Almost all previous treatments were stopped for those patients and were instead given moderate doses of opiates on Weitzel’s orders, and nursing comfort care. None of the patients died immediately after receiving the opiates, but the four patients died soon after from their medical conditions, and another 91-year-old patient died soon after admission. She had been given morphine for evident severe pain. The five patient deaths grabbed the attention of the county prosecutor, who charged Weitzel with five counts of first-degree murder. The prosecutor argued that the patients did not need opiates for pain relief, despite evidence to the contrary, and that Weitzel knowingly and intentionally hastened their deaths with the medication.
Weitzel contended that he merely provided the necessary pain management for patients under his care, and that the opiates did not hasten their deaths. A jury convicted Weitzel of lesser charges of manslaughter and negligent homicide and sentenced him to up to 15 years in prison. After the conviction, it was discovered that an opiates and pain medication expert told the district attorney not to prosecute because no crime had been committed. The prosecution did not tell the defense of that recommendation, which resulted in a motion for a new trial.
After six months and a day in prison, Weitzel was released. He still is fighting attempts by the state to retry the case. Stripped of his medical license, he now waits tables at a restaurant.
Pain management is an area where many physicians feel they are on thin ice. Prescribe too liberally and be charged with murder or be investigated for drug trafficking. Prescribe too little and be charged with elder abuse or sued for malpractice. Too often, physicians react by being too cautious. David E. Joranson, MSSW, senior scientist and director of the Pain & Policy Studies Group and the Comprehensive Cancer Center at the University of Wisconsin in Madison has studied the problem and says there clearly is a chilling effect from cases that get the public’s attention.

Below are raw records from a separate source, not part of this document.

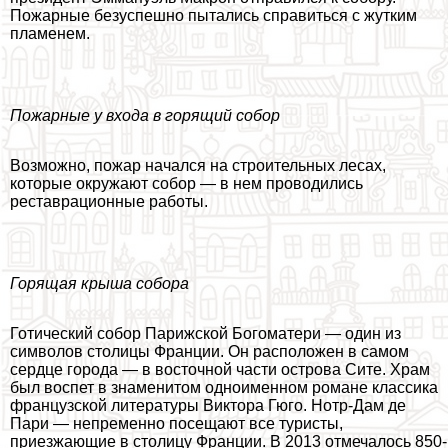
Пожарные безуспешно пытались справиться с жутким
пламенем.
Пожарные у входа в горящий собор
Возможно, пожар начался на строительных лесах,
которые окружают собор — в нем проводились
реставрационные работы.
Горящая крыша собора
Готический собор Парижской Богоматери — один из
символов столицы Франции. Он расположен в самом
сердце города — в восточной части острова Сите. Храм
был воспет в знаменитом одноименном романе классика
французской литературы Виктора Гюго. Нотр-Дам де
Пари — непременно посещают все туристы,
приезжающие в столицу Франции. В 2013 отмечалось 850-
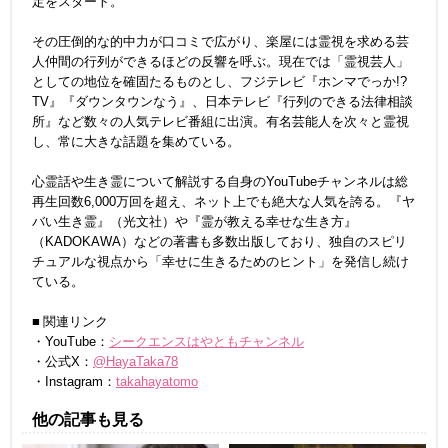
定をスタート。
その圧倒的な的中力が口コミで広がり、楽屋には霊視を求める芸
人仲間の行列ができるほどの反響を呼ぶ。現在では「霊視芸人」
としての地位を確固たるものとし、フジテレビ『ホンマでっか!?
TV』『ダウンタウンなう』、日本テレビ『行列のできる法律相談
所』など数々の人気テレビ番組に出演。有名芸能人を次々と霊視
し、常に大きな話題を集めている。
心霊話や生き霊について解説する自身のYouTubeチャンネルは総
再生回数6,000万回を超え、ネット上でも絶大な人気を誇る。『ヤ
バい生き霊』（光文社）や『霊が教える幸せな生き方』
（KADOKAWA）などの著書も多数出版しており、独自のスピリ
チュアルな視点から「幸せに生きるためのヒント」を発信し続け
ている。
■ 関連リンク
・YouTube：
シークエンスはやともチャンネル
・公式X：
@HayaTaka78
・Instagram：
takahayatomo
他の記事も見る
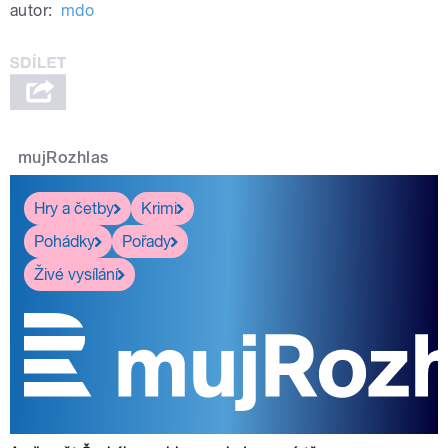
autor:
mdo
mujRozhlas
Hry a četby
Krimi
Pohádky
Pořady
Živé vysílání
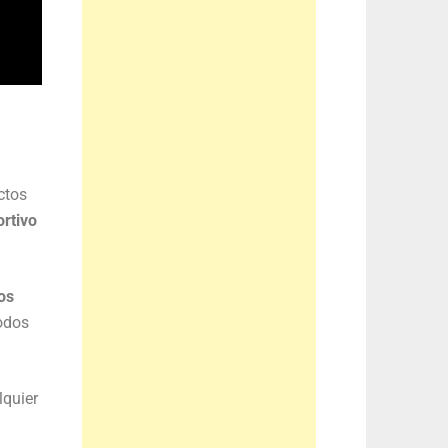
ctos
ortivo
os
odos
lquier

Physicians, nurses, and pharmacists often withhold opioids to avoid scrutiny for overprescribing, he says. Other organizations also have noted the problem, with the American Pain Society and the American Society of Addiction Medicine recently urging more attention to clinicians who play it safe by not providing pain medicines. They both caution that patients may unnecessarily suffer when health care providers are skittish about using opioid pain medications, and underprescribing can bring on the wrath of Joint Commission on Accreditation of Healthcare Organizations regulators and plaintiffs’ attorneys now that the standard of care is clear.

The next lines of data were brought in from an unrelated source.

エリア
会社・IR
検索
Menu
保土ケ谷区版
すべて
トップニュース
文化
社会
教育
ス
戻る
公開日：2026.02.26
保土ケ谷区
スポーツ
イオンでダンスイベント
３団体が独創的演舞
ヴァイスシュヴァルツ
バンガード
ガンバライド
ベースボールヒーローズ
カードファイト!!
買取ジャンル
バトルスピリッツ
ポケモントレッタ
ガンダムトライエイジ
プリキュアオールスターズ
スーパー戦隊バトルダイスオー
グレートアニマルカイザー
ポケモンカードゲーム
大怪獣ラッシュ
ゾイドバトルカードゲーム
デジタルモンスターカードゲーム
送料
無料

Joranson says criminal prosecutions or investigations by drug enforcement authorities affect a small number of health care providers, but the risk is still significant. State medical boards have improved their education about pain management, he says, and many states that have new and progressive regulations or guidelines that specifically recognize the use of opiates in the treatment of pain. Many pain management-related investigations and prosecutions of physicians from past years would not be likely to happen today, he says.

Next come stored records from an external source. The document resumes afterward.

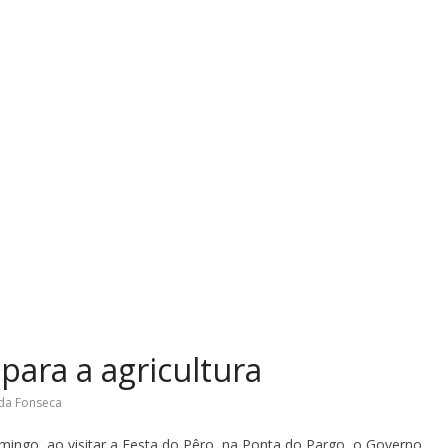
para a agricultura
da Fonseca
ingo, ao visitar a Festa do Pêro, na Ponta do Pargo, o Governo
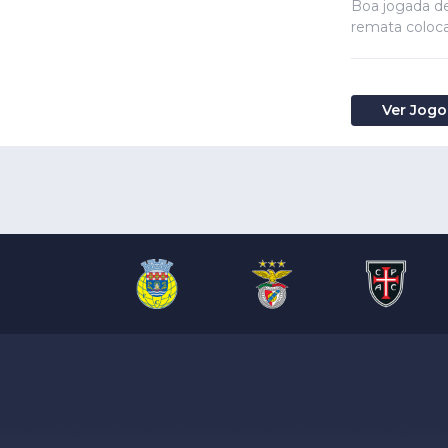
Boa jogada de
remata colocad
Ver Jogo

Risk managers must watch out for physicians who respond with so much caution that they underprescribe pain medications, Joranson says. Aside from the tragedy of patients needlessly suffering, there now is substantial precedent for civil cases against the provider. A California doctor recently was ordered to pay a former patient’s family $1.5 million because he failed to adequately treat the dying man’s pain. Hospital records proved that the man was in terrible pain and that the doctor failed to provide adequate medication.
Wing Chin, MD, treated the 85-year-old man at Eden Medical Center in Northern California as he was dying of lung cancer. The hospital staff assessed and charted the man’s pain level as required by the Joint Commission, and those records showed that he always reported that the pain was 7 to 10 on a 1-10 scale, with 10 being the "worst imaginable" pain. Chin did not provide adequate pain relief, and the family sued both the hospital and the physician. The hospital settled out of court for an undisclosed sum of money. The jury awarded $1.5 million, but the judge was expected to reduce the sum to $250,000 in compliance with state caps on jury awards.